[TASK INPUTS — start]
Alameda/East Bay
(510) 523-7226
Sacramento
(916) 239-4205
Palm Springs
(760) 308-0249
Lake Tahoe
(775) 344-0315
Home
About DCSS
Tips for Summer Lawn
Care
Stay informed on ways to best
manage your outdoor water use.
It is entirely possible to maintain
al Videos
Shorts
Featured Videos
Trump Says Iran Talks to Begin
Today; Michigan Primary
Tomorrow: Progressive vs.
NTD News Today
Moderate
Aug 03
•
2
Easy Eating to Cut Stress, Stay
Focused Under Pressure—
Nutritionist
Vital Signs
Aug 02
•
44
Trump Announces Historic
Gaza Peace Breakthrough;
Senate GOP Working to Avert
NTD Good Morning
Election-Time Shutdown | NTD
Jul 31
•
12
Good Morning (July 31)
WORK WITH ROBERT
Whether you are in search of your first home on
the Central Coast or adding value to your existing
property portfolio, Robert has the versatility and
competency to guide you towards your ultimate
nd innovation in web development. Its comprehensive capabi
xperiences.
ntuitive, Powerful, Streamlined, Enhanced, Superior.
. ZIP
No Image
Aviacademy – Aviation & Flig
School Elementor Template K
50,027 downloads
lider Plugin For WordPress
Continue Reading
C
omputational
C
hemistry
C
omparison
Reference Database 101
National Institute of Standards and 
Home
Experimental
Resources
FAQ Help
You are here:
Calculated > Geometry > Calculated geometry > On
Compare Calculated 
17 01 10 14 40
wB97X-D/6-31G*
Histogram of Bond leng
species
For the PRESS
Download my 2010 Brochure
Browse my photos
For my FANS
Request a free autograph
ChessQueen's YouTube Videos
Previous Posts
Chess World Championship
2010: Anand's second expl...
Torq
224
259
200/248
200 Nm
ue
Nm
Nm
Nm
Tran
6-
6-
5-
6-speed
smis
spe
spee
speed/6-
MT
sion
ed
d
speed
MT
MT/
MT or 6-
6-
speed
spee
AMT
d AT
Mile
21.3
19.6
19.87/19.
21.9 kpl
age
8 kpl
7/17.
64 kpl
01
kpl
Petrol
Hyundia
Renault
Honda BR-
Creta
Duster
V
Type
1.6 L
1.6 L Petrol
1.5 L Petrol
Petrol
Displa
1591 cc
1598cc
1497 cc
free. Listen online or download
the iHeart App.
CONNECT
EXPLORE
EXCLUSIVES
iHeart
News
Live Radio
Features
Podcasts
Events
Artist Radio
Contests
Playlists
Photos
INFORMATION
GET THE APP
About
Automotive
[TASK INPUTS — finish]
▸ **ASSIGNED TASK**
Everything in the listing should be transcribed exactly.

▸ **ANSWER AREA**
Alameda/East Bay
(510) 523-7226
Sacramento
(916) 239-4205
Palm Springs
(760) 308-0249
Lake Tahoe
(775) 344-0315
Home
About DCSS
Tips for Summer Lawn
Care
Stay informed on ways to best
manage your outdoor water use.
It is entirely possible to maintain
al Videos
Shorts
Featured Videos
Trump Says Iran Talks to Begin
Today; Michigan Primary
Tomorrow: Progressive vs.
NTD News Today
Moderate
Aug 03
•
2
Easy Eating to Cut Stress, Stay
Focused Under Pressure—
Nutritionist
Vital Signs
Aug 02
•
44
Trump Announces Historic
Gaza Peace Breakthrough;
Senate GOP Working to Avert
NTD Good Morning
Election-Time Shutdown | NTD
Jul 31
•
12
Good Morning (July 31)
WORK WITH ROBERT
Whether you are in search of your first home on
the Central Coast or adding value to your existing
property portfolio, Robert has the versatility and
competency to guide you towards your ultimate
nd innovation in web development. Its comprehensive capabi
xperiences.
ntuitive, Powerful, Streamlined, Enhanced, Superior.
. ZIP
No Image
Aviacademy – Aviation & Flig
School Elementor Template K
50,027 downloads
lider Plugin For WordPress
Continue Reading
C
omputational
C
hemistry
C
omparison
Reference Database 101
National Institute of Standards and 
Home
Experimental
Resources
FAQ Help
You are here:
Calculated > Geometry > Calculated geometry > On
Compare Calculated 
17 01 10 14 40
wB97X-D/6-31G*
Histogram of Bond leng
species
For the PRESS
Download my 2010 Brochure
Browse my photos
For my FANS
Request a free autograph
ChessQueen's YouTube Videos
Previous Posts
Chess World Championship
2010: Anand's second expl...
Torq
224
259
200/248
200 Nm
ue
Nm
Nm
Nm
Tran
6-
6-
5-
6-speed
smis
spe
spee
speed/6-
MT
sion
ed
d
speed
MT
MT/
MT or 6-
6-
speed
spee
AMT
d AT
Mile
21.3
19.6
19.87/19.
21.9 kpl
age
8 kpl
7/17.
64 kpl
01
kpl
Petrol
Hyundia
Renault
Honda BR-
Creta
Duster
V
Type
1.6 L
1.6 L Petrol
1.5 L Petrol
Petrol
Displa
1591 cc
1598cc
1497 cc
free. Listen online or download
the iHeart App.
CONNECT
EXPLORE
EXCLUSIVES
iHeart
News
Live Radio
Features
Podcasts
Events
Artist Radio
Contests
Playlists
Photos
INFORMATION
GET THE APP
About
Automotive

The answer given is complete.